Experimental Methods in Cultural Analytics

The readings from this section discuss how the computational tools available inform the research done in the field of digital humanities, and lay out some possible best practices for making the most of computational tools for historical analysis while ensuring the creation of meaningful and scientifically rigorous research.

If you read one paper from this section, I’d suggest Theorizing Research Practices We Forgot to Theorize Twenty Years Ago. In this paper, the authors discuss how tools/research activities as commonplace as full-text search affect the results of humanist research. Pre-search, a humanist researcher might have formed the hypothesis that ‘blush’ and ‘shame’ are often found together in poetry, laboriously gone through enough poems to prove/disprove this hypothesis, and then written a paper about the results. However, with access to full-text search functionality, it’s possible to just keep coming up with word associations to test ex blush/rosy, or blush/furious, etc until you find a result that seems meaningful. In this way, the search is “not just a finding aid; it’s analogous to experiment,” and there’s certainly something “dubious about experiments that get repeated until they produce a desired result” (65). There are several other important implications about the increased access that search offers: With new access to exponentially more sources than one might have been able to easily find by hand, how many sources do you need to validate a hypothesis? When we sort by relevance to our query, do we filter out valuable information that we otherwise might have encountered in archive based research? Is it possible that search “only shows you what you already know to expect”? (66)
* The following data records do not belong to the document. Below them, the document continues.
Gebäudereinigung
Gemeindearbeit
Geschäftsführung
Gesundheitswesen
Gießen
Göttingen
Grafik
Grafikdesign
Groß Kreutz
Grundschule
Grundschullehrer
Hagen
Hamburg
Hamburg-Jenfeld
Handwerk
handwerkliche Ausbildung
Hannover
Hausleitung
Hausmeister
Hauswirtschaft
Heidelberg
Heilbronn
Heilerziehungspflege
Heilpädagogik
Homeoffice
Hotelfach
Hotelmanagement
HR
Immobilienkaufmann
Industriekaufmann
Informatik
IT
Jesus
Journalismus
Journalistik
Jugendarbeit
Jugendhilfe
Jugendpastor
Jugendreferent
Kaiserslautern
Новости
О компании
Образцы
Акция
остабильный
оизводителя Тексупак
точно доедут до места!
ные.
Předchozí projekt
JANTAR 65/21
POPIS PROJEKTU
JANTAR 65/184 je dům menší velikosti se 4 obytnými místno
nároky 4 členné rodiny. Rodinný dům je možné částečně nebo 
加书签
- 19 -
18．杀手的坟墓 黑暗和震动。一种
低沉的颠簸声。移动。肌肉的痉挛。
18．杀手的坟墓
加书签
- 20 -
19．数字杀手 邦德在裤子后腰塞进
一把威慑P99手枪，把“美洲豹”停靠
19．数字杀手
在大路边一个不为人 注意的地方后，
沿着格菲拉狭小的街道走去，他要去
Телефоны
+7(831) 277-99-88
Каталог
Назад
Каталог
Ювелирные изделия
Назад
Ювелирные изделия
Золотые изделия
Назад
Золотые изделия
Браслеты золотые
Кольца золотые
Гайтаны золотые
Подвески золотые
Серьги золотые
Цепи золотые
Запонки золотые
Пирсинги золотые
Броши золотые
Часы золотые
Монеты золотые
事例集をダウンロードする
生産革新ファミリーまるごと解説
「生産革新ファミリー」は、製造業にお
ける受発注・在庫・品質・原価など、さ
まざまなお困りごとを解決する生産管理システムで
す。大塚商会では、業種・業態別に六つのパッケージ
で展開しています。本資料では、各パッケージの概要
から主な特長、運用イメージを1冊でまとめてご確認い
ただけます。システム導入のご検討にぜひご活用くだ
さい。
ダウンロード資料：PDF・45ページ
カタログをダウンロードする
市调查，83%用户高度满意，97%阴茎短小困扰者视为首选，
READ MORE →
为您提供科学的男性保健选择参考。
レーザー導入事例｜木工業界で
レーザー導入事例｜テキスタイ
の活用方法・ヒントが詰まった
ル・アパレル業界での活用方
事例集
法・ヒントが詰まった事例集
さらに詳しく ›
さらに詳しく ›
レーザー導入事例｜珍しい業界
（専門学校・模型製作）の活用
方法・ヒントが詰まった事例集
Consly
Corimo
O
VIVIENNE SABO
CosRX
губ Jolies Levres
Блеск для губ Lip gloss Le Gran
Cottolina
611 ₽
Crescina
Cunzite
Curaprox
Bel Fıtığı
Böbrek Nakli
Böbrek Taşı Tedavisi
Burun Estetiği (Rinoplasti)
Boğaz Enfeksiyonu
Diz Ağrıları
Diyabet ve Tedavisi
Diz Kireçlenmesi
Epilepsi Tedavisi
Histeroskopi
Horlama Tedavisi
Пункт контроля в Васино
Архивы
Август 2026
The authors discuss some other tools that might be used as an equivalent to search that could reduce the impact of prior assumptions. For example, topic modeling (algorithmic clustering of terms that occur in the same contexts) can reveal patterns of association not easily guessed, or that change across time. There are pros and cons for all of these algorithmic approaches to digital humanities research, and it’s important to understand how they work, and how initial assumptions and input by human researchers can change the results they generate.

Additional readings in this section dive deeper into how to use computational tools in the study of history, and how to add meaning along with the numbers that computational tools generate. The pamphlet A Quantitative Literary History of 2,958 Nineteenth-Century British Novels: The Semantic Cohort Method discusses the shifts in language and description of social spaces (houses, etc) between 1800-1900, as well as the methodologies the authors used to elucidate these shifts, and their learnings from the research project. The findings of the paper are really interesting, but I want to focus on the researcher’s takeaway on how to “go from numbers to meaning” (46) while doing computational historical research, and their suggested best practices.

The authors suggest that within most data-based historical research there is both a signal – “the behavior of the feature actually being tracked and analyzed,” (48) – and a concept, “the phenomenon that we take a signal to stand for, or the phenomenon we take the signal to reveal” (49). Successfully bridging and explaining the gap between signals and the concepts that they’re thought to represent is an important part of ensuring that research has both numbers and meaning. The authors also elaborate on some lessons learned from their research that overlap with many of the insights we’ve discussed in class, including: The importance of collaboration “especially with those who have had extensive training in working with data” (50) How helpful it is to “translate and visualize the data in forms that are more immediately interpretable to us as scholars of literature and culture” (50) There’s a “tendency toward validation” (48) when doing data analysis – ex believing that the is vs are chart reflects the unification of the US after the Civil War because it fits within the historical narrative as we understand it, instead of digging deeper to understand that the picture created is not that clear.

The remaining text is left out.